A number of local people worked and rehearsed with Générik Vapeur in the days preceding the festival in preparation for the highlight of Saturday’s programme. “Générik Vapeur was great to work with – weird, wacky and welcoming,” said Lorraine Finch, one of the volunteers. “We soon became a tribe… the experience was truly once in a lifetime.”
The volunteers literally shed blood, sweat and tears as they toiled over three days to learn how to pound and move the oil drums in sequence.
It was an event unparalleled even for Great Yarmouth’s rich history of entertainment and circus as Bivouac made its long anticipated English debut beside the sea, in front of thousands of amazed visitors. The show brought about the surreal site of Great Yarmouth’s traditional English seafront, full of amusement arcades and fast-food restaurants, invaded by blue painted figures, pounding and hurling oil drums around in a choreographed spectacular including an intervention from the top of the 70m high Atlantis Tower.
“It was a fabulous weekend,” said one festival attender. “Bivouac was a triumph.

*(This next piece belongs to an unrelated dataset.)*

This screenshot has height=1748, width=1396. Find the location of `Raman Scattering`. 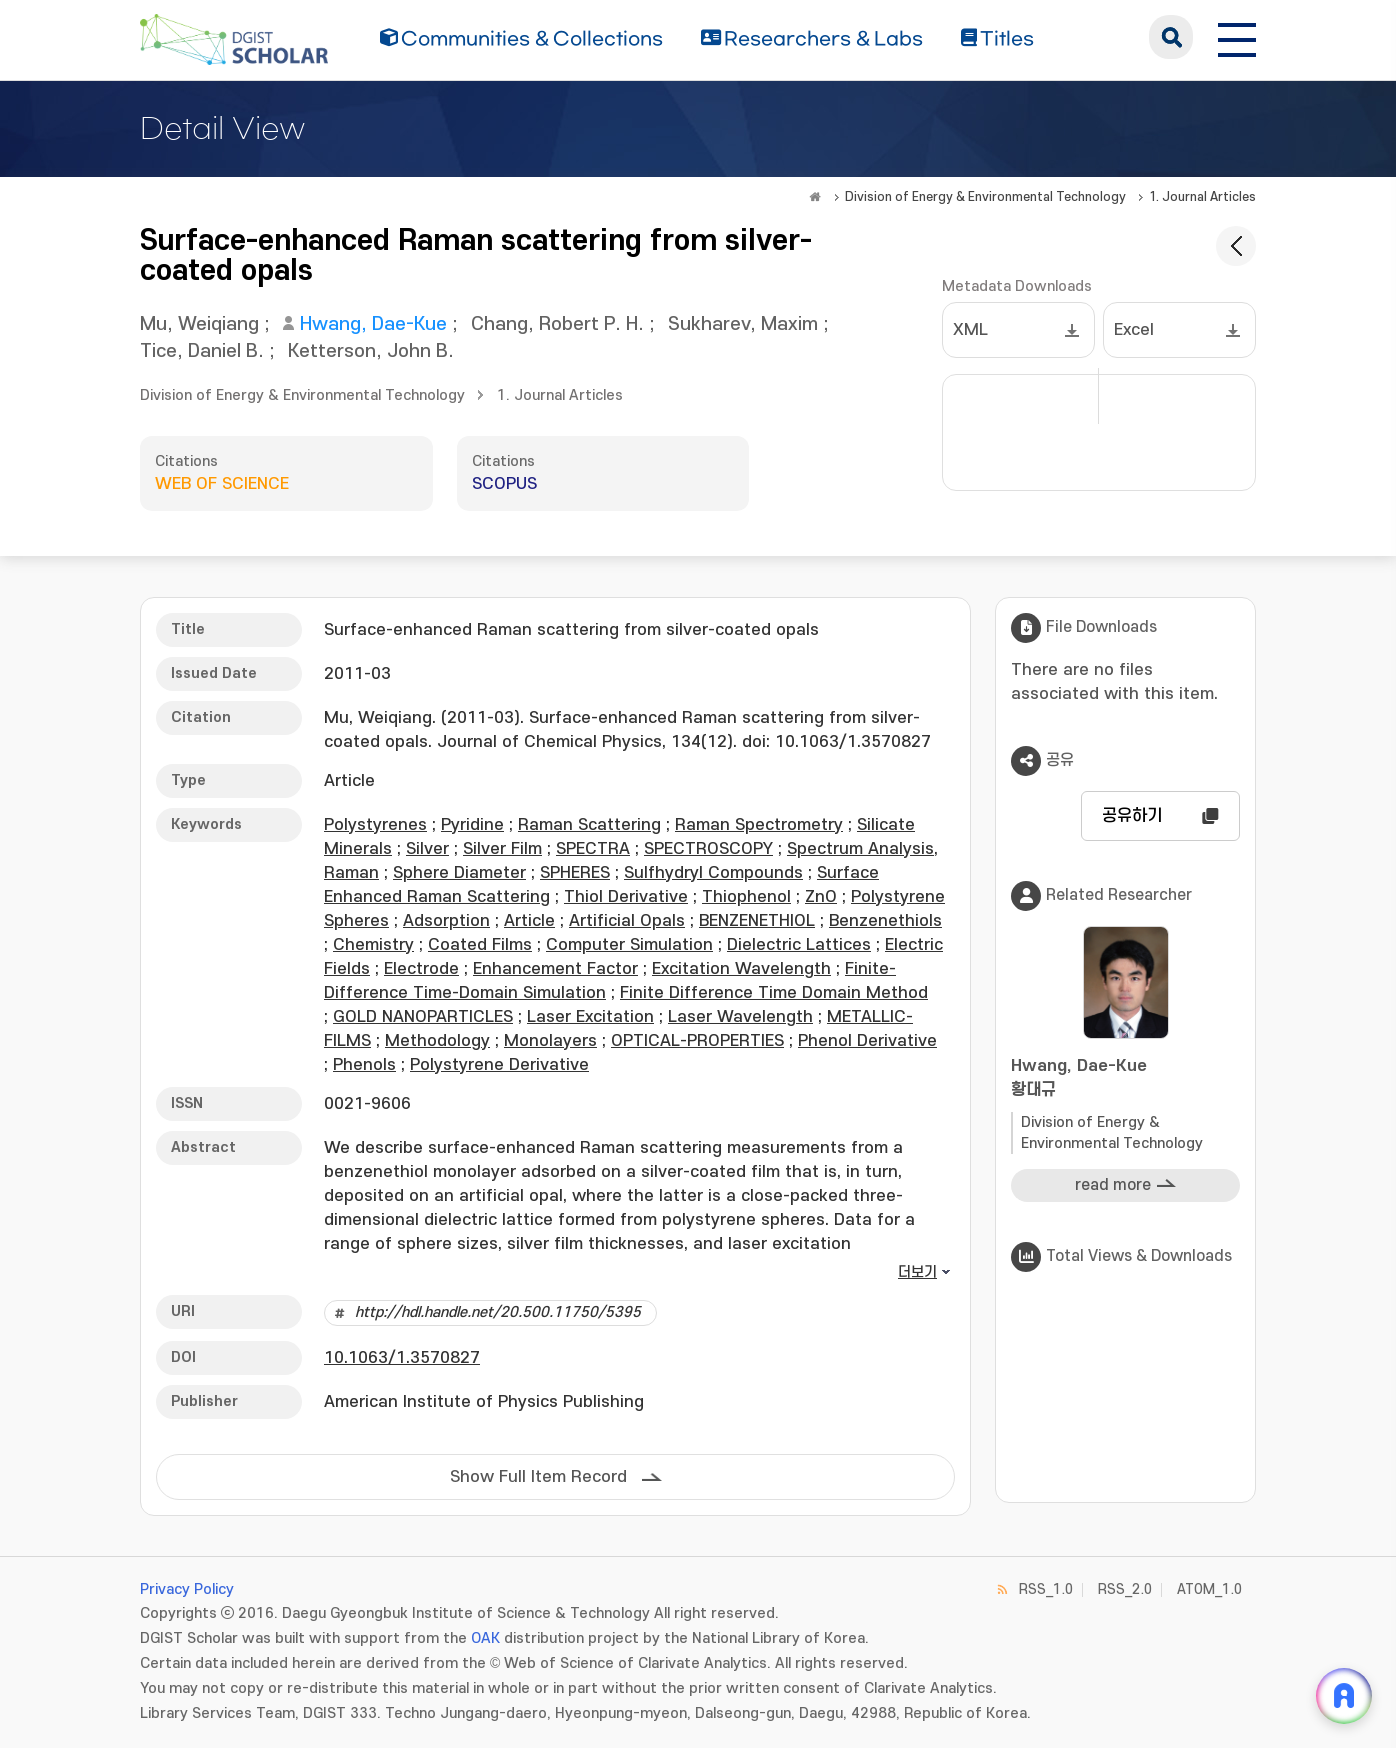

At last something that was not stewarded and barriered out of existence, and had a real sense of involvement in the drama.”
An estimated 8000 people gathered on the seafront as the show reached its spectacular climax. “It has been terrific and incredible for Great Yarmouth and Out There to be the first place in England to host Bivouac,” said SeaChange’s Joe Mackintosh. “It commanded an audience with an intensity which will have a lasting impact for some time to come.”